*Instructions for the task:*
From the records below, please repeat exactly the line that has "7 jaren geleden", the line that has "специалистами предложена еще", and every line between them, and nothing else.

[Saved data entries]
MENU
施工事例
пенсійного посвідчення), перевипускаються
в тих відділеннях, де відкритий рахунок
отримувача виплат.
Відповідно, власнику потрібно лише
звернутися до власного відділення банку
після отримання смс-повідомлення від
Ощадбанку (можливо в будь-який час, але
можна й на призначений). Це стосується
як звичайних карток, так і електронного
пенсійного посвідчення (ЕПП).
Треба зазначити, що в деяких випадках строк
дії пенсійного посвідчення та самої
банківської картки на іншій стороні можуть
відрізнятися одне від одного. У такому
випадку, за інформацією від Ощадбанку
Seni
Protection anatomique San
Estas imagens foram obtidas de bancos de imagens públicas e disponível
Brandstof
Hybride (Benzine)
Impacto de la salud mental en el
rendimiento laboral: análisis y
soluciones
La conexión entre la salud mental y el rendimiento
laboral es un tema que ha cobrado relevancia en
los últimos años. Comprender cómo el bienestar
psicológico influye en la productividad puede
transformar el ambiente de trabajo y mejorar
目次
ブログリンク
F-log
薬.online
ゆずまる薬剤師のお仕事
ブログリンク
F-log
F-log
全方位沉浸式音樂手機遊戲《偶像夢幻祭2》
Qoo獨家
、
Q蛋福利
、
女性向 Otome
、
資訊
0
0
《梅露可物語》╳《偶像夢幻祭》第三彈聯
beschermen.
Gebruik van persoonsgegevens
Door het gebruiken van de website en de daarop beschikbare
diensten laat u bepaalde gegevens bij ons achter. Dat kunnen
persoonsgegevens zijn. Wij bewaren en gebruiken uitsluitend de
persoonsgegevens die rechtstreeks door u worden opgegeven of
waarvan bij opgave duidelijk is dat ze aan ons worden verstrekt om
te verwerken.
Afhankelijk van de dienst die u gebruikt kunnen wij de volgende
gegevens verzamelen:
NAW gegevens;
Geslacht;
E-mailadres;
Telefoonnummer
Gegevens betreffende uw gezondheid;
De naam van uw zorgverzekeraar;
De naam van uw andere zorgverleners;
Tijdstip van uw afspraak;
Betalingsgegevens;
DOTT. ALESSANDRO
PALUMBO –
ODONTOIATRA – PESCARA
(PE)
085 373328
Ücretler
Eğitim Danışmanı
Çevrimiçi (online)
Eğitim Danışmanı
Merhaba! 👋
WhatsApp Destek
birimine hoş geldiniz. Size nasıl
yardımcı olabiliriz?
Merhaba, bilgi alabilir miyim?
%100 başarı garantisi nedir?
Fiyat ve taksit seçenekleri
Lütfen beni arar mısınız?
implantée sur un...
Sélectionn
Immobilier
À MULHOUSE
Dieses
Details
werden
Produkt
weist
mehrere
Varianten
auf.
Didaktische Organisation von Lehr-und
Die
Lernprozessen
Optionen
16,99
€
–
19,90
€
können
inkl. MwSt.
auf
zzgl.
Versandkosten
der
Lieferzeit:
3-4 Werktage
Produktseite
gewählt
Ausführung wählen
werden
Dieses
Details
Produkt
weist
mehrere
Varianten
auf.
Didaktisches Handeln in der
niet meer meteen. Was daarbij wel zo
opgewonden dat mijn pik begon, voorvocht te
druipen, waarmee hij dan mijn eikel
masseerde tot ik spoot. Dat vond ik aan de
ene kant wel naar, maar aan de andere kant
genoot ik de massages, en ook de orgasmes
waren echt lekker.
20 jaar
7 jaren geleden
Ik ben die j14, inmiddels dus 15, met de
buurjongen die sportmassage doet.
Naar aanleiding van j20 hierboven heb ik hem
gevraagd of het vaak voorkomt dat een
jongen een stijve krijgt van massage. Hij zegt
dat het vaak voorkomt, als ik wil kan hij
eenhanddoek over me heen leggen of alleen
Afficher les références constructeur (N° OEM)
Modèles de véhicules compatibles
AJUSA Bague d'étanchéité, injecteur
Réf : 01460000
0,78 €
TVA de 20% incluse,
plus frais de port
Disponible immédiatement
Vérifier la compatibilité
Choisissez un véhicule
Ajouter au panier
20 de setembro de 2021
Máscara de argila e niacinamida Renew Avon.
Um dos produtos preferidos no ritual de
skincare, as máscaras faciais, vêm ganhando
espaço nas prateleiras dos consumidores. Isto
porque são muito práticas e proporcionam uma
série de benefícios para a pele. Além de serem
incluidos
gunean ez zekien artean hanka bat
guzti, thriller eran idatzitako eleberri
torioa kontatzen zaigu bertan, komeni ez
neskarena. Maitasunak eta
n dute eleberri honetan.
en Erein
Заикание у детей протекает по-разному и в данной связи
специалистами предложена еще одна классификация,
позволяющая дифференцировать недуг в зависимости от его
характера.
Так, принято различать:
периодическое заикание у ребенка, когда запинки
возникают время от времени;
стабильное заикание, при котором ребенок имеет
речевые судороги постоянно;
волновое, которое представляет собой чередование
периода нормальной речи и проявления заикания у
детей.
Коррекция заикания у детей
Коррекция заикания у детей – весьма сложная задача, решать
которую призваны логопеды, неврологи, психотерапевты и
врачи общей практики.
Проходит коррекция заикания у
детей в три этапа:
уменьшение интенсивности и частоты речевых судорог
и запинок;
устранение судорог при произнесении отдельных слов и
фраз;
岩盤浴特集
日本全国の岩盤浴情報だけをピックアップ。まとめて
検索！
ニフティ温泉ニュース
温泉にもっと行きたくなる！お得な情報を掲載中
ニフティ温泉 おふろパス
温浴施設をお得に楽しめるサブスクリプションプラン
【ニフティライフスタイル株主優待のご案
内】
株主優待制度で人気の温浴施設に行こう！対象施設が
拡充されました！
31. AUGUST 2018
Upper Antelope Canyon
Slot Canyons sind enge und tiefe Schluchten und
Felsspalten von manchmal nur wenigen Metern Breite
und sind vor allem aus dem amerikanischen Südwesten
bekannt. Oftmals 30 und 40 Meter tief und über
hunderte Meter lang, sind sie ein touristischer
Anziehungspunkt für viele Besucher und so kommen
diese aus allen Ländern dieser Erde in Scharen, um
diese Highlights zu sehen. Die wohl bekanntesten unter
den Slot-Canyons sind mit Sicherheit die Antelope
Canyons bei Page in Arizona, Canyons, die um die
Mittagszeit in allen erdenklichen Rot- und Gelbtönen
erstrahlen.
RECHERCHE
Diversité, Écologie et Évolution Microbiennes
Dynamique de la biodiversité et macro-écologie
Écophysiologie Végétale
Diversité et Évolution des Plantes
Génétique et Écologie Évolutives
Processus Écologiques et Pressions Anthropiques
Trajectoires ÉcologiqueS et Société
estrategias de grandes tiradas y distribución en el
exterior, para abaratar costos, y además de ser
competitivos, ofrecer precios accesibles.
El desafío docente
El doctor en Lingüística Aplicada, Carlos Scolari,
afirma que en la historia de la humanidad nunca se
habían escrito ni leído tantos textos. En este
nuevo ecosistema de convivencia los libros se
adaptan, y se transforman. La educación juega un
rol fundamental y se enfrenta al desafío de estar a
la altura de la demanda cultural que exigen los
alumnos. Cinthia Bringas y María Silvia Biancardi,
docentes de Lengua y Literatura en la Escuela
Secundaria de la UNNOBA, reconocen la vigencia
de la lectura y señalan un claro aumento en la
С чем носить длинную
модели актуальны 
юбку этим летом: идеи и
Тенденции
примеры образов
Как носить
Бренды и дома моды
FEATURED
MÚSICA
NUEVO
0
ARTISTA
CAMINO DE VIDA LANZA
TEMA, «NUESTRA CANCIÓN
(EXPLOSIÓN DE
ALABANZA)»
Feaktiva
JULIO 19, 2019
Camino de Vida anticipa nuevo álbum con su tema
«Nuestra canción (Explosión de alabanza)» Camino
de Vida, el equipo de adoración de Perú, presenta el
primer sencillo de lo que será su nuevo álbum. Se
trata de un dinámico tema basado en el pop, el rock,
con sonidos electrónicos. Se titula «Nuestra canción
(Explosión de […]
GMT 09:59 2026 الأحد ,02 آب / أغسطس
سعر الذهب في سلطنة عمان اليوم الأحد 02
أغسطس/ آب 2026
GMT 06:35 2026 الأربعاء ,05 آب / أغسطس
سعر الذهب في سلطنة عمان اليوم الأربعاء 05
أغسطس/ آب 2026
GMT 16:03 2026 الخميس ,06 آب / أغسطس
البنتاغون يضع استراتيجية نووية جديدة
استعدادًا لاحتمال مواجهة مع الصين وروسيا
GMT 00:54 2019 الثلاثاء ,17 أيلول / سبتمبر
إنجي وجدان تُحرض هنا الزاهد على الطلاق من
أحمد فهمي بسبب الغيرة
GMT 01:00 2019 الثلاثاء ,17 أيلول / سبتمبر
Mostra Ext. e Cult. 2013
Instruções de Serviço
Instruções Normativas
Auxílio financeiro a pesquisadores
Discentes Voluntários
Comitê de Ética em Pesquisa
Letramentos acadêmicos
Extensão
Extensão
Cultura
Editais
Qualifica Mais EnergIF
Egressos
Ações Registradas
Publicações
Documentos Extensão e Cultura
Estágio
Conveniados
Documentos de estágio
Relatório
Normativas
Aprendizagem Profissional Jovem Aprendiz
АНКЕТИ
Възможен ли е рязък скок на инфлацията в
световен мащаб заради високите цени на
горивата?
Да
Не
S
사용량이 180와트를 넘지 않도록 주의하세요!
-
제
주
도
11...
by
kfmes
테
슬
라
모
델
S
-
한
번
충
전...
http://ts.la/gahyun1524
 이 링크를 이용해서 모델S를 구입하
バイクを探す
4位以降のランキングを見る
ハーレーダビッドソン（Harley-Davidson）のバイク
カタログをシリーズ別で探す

*Exercise result:*
7 jaren geleden
Ik ben die j14, inmiddels dus 15, met de
buurjongen die sportmassage doet.
Naar aanleiding van j20 hierboven heb ik hem
gevraagd of het vaak voorkomt dat een
jongen een stijve krijgt van massage. Hij zegt
dat het vaak voorkomt, als ik wil kan hij
eenhanddoek over me heen leggen of alleen
Afficher les références constructeur (N° OEM)
Modèles de véhicules compatibles
AJUSA Bague d'étanchéité, injecteur
Réf : 01460000
0,78 €
TVA de 20% incluse,
plus frais de port
Disponible immédiatement
Vérifier la compatibilité
Choisissez un véhicule
Ajouter au panier
20 de setembro de 2021
Máscara de argila e niacinamida Renew Avon.
Um dos produtos preferidos no ritual de
skincare, as máscaras faciais, vêm ganhando
espaço nas prateleiras dos consumidores. Isto
porque são muito práticas e proporcionam uma
série de benefícios para a pele. Além de serem
incluidos
gunean ez zekien artean hanka bat
guzti, thriller eran idatzitako eleberri
torioa kontatzen zaigu bertan, komeni ez
neskarena. Maitasunak eta
n dute eleberri honetan.
en Erein
Заикание у детей протекает по-разному и в данной связи
специалистами предложена еще одна классификация,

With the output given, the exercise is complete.